### Exercise details:
Every line with the string "Lomberg" must be copied from the entries below.
==============================
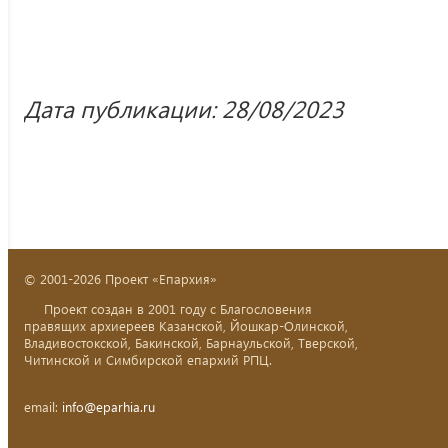
Дата публикации: 28/08/2023
© 2001-2026 Проект «Епархия»
Проект создан в 2001 году с Благословения
правящих архиереев Казанской, Йошкар-Олинской,
Владивостокской, Бакинской, Барнаульской, Тверской,
Читинской и Симбирской епархий РПЦ.
email:
info@eparhia.ru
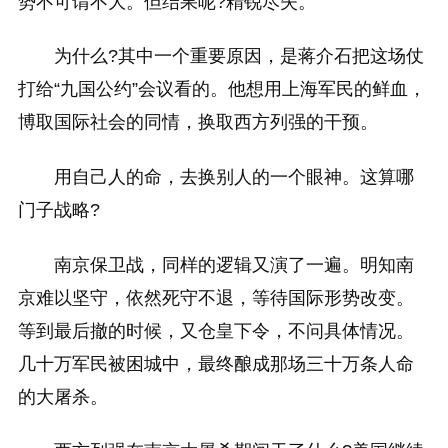
势不可谓不大。但结果呢?精锐尽失。
为什么?其中一个重要原因，是蒋介石把这场仗
打给“九国公约”会议看的。他想用上海军民的鲜血，
博取国际社会的同情，换取西方列强的干预。
用自己人的命，去换别人的一个眼神。这算哪
门子战略?
南京保卫战，同样的逻辑又演了一遍。明知南
京难以坚守，依然死守不退，等待国际形势改变。
等到最后撤的时候，又仓皇下令，不问具体情况。
几十万军民被困城中，最终酿成那场三十万条人命
的大屠杀。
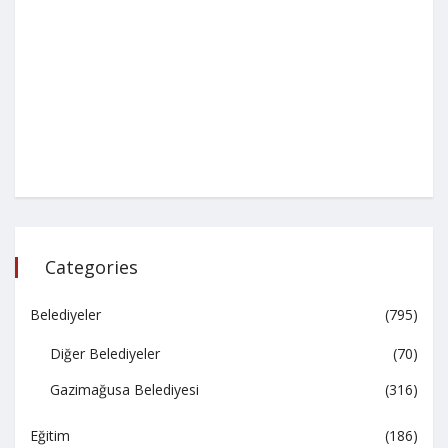
Categories
Belediyeler
(795)
Diğer Belediyeler
(70)
Gazimağusa Belediyesi
(316)
Eğitim
(186)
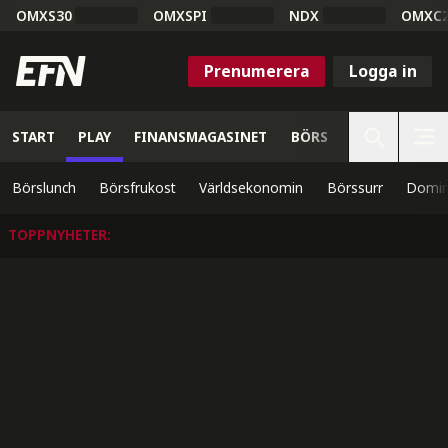
OMXS30
OMXSPI
NDX
OMXC
Prenumerera
Logga in
START
PLAY
FINANSMAGASINET
BÖRS
VETENSKAP
Börslunch
Börsfrukost
Världsekonomin
Börssurr
Domin
TOPPNYHETER
:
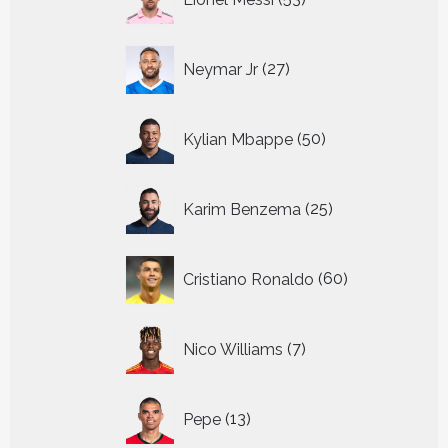
producten
27
Neymar Jr
27
producten
50
Kylian Mbappe
50
producten
25
Karim Benzema
25
producten
60
Cristiano Ronaldo
60
producten
7
Nico Williams
7
producten
13
Pepe
13
producten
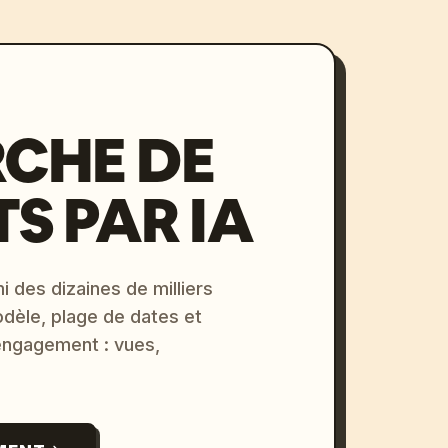
CHE DE
S PAR IA
i des dizaines de milliers
odèle, plage de dates et
 engagement : vues,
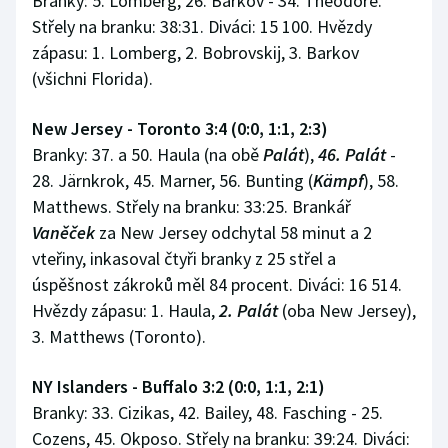
Branky: 5. Lomberg, 26. Barkov - 34. Theodore.
Střely na branku: 38:31. Diváci: 15 100. Hvězdy
zápasu: 1. Lomberg, 2. Bobrovskij, 3. Barkov
(všichni Florida).
New Jersey - Toronto 3:4 (0:0, 1:1, 2:3)
Branky: 37. a 50. Haula (na obě
Palát
),
46. Palát
-
28. Järnkrok, 45. Marner, 56. Bunting (
Kämpf
), 58.
Matthews. Střely na branku: 33:25. Brankář
Vaněček
za New Jersey odchytal 58 minut a 2
vteřiny, inkasoval čtyři branky z 25 střel a
úspěšnost zákroků měl 84 procent. Diváci: 16 514.
Hvězdy zápasu: 1. Haula,
2. Palát
(oba New Jersey),
3. Matthews (Toronto).
NY Islanders - Buffalo 3:2 (0:0, 1:1, 2:1)
Branky: 33. Cizikas, 42. Bailey, 48. Fasching - 25.
Cozens, 45. Okposo. Střely na branku: 39:24. Diváci:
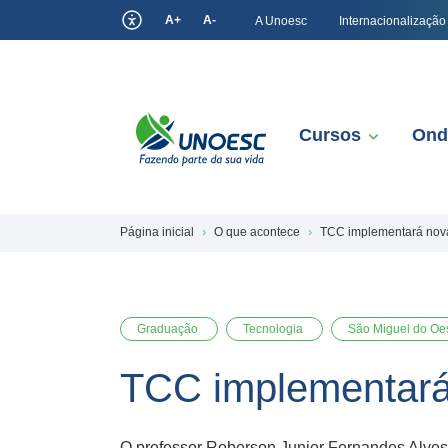
A+
A-
A Unoesc
Internacionalização
Cursos
Ond
Página inicial
O que acontece
TCC implementará novas
Graduação
Tecnologia
São Miguel do Oe
TCC implementará 
O professor Roberson Junior Fernandes Alves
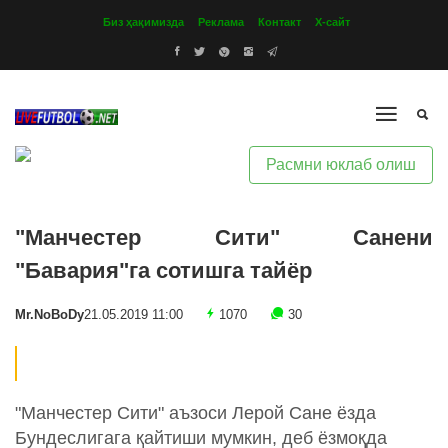
Биз ҳақимизда
Реклама
Контакт
Х-сайт
Расмни юклаб олиш
"Манчестер Сити" Санени
"Бавария"га сотишга тайёр
Mr.NoBoDy
21.05.2019 11:00
1070
30
"Манчестер Сити" аъзоси Лерой Сане ёзда
Бундеслигага қайтиши мумкин, деб ёзмоқда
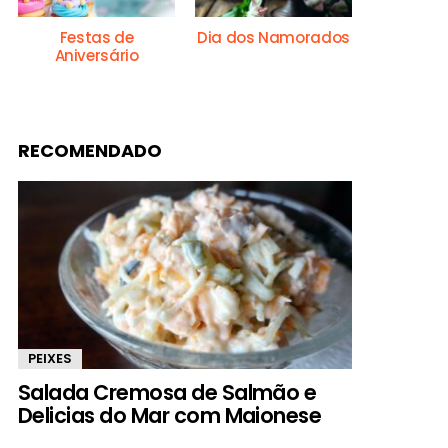
Festas de
Dia dos Namorados
Aniversário
RECOMENDADO
PEIXES
Salada Cremosa de Salmão e
Delicias do Mar com Maionese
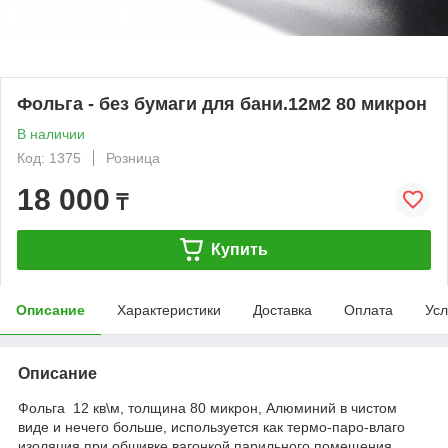
Фольга - без бумаги для бани.12м2 80 микрон
В наличии
Код: 1375
Розница
18 000
₸
Купить
Описание
Характеристики
Доставка
Оплата
Усл
Описание
Фольга 12 кв\м, толщина 80 микрон, Алюминий в чистом
виде и нечего больше, используется как термо-паро-влаго
изоляция при обшивке вагонкой парильного помещения.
==============================
### Your solution:
Branky: 5. Lomberg, 26. Barkov - 34. Theodore.
zápasu: 1. Lomberg, 2. Bobrovskij, 3. Barkov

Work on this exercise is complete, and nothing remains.